Figure 3. Identification of the IRG prognostic signature. (A) Coefficients of the determined characteristics are shown by the lambda parameter. The partial probability deviance relative to log (λ) was calculated via the LASSO Cox regression approach. (B) Prognostic assessment of the gene signature in the CGGA mRNAseq_693 cohort. Top: The dotted line designates the median risk score and stratifies the patients into low-risk GBM and high-risk GBM groups. Middle: Survival status of the patients. Bottom: Heatmap showing the expression patterns of the prognostic genes in the low-risk GBM and high-risk GBM groups. (C) Kaplan–Meier survival analysis of patients stratified by the gene signature. Time-dependent ROC analysis of the gene signature.
Then, three independent datasets – CGGA mRNAseq_325, GSE16011, and GSE83300 – were used to validate our prognostic model. The patients in each validation dataset were also divided into two groups based on their median risk score. There were also significant differences in the expression of six genes between the high-risk and low-risk groups. KM and time-dependent ROC analyses were performed in the three validation datasets. The results showed that our prognostic signatures were well-differentiated between the high- and low-risk groups. The prognostic model also accurately estimated the OS probability at 1–3 years (Figure 4).
Figure 4. Patients in the validation set were used to verify the risk score model. Top: The dotted line designates the median risk score and stratifies the patients into low-risk GBM and high-risk GBM groups. Middle: Survival status of the patients. Heatmap of the prognostic genes in the low-risk GBM and high-risk GBM groups. Bottom: Kaplan–Meier survival curves and time-dependent ROC curves of the patients in the validation sets. (A) CGGA mRNAseq_325 dataset. (B) GSE16011 dataset. (C) GSE83300 dataset.
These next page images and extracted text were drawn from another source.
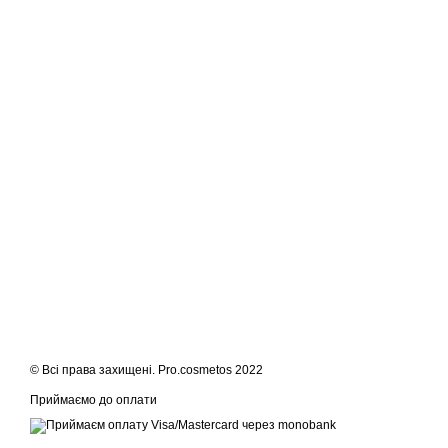
© Всі права захищені. Pro.cosmetos 2022
Приймаємо до оплати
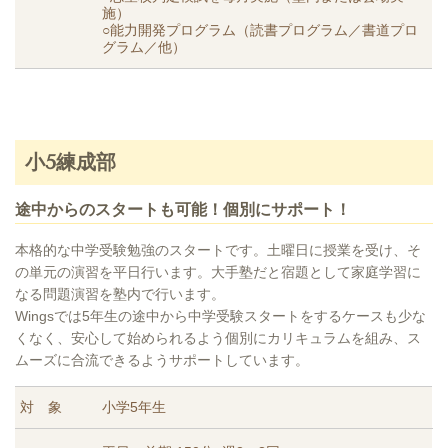
施）
○能力開発プログラム（読書プログラム／書道プロ
グラム／他）
小5練成部
途中からのスタートも可能！個別にサポート！
本格的な中学受験勉強のスタートです。土曜日に授業を受け、そ
の単元の演習を平日行います。大手塾だと宿題として家庭学習に
なる問題演習を塾内で行います。
Wingsでは5年生の途中から中学受験スタートをするケースも少な
くなく、安心して始められるよう個別にカリキュラムを組み、ス
ムーズに合流できるようサポートしています。
対 象
小学5年生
GSEA, gene mutation landscape, and clinical factor analysis
The results of KEGG analysis by GSEA showed that the complement system pathway, extracellular matrix (ECM) receptor pathway and cell adhesion pathway were enriched in the high-risk group. The results also showed that multiple hallmark gene sets associated with tumor development, including angiogenesis, hypoxia and epithelial-mesenchymal transition gene sets, were enriched in the high-risk group. Then, by mutation analysis, we found that IDH1 and TP53 gene mutations were more common in the low-risk group and PTEN mutations were more common in the high-risk group (Figure 5B). When the patients were grouped according to their clinical characteristics, a comparison of the differences in risk scores between the two groups demonstrated that younger patients had lower risk scores. In addition, patients with MGMT promoter methylation, IDH mutation, and 1p19q co-deletion had lower risk scores. The differences associated with all of these molecular features demonstrate a strong link between the risk score and the molecular tumor subtype (Figure 5C).
Figure 5. (A) GSEA between the high-risk group and the low-risk group based on the HALLMARK gene sets and KEGG gene sets. (B) The somatic landscape of the low-risk group samples and high-risk group samples. Mutation information for each gene in each sample is shown in waterfall plots, with different colors at the bottom representing specific annotations indicating various mutation types. (C) Boxplots showing the distribution of risk scores in GBM samples categorized by different factors, including age, sex, IDH mutation status, MGMT promoter methylation status, and chr1p19q codeletion status.
Construction of the nomogram
Multivariate Cox regression analysis was used to explore the risk score as an independent predictor of survival. The data suggested that the risk score can be used as an independent variable to assess the prognosis of GBM patients (p = 0.005). In addition, radiotherapy and chemotherapy were also independent prognostic factors (Figure 6A). A nomogram was constructed to estimate the 1–3-year survival probabilities using the independent factors (radiotherapy status, chemotherapy status, and risk score) (Figure 6B). The multivariate ROC analysis showed that the nomogram had the largest AUC (Figure 6C), and the DCA results showed that the nomogram curve had the greatest deviation, both of which suggest that the nomogram has better predictive ability than any independent factor alone (Figure 6D). In the calibration curves for predicting 1–3-year survival, the red line indicates estimated survival, and the gray line indicates ideal survival. All three lines are closely aligned, showing good calibration in the CGGA mRNAseq_693 dataset (Figure 5E). Data from the validation set CGGA mRNAseq_325 were also acceptable in terms of predictive power (Figure 6F).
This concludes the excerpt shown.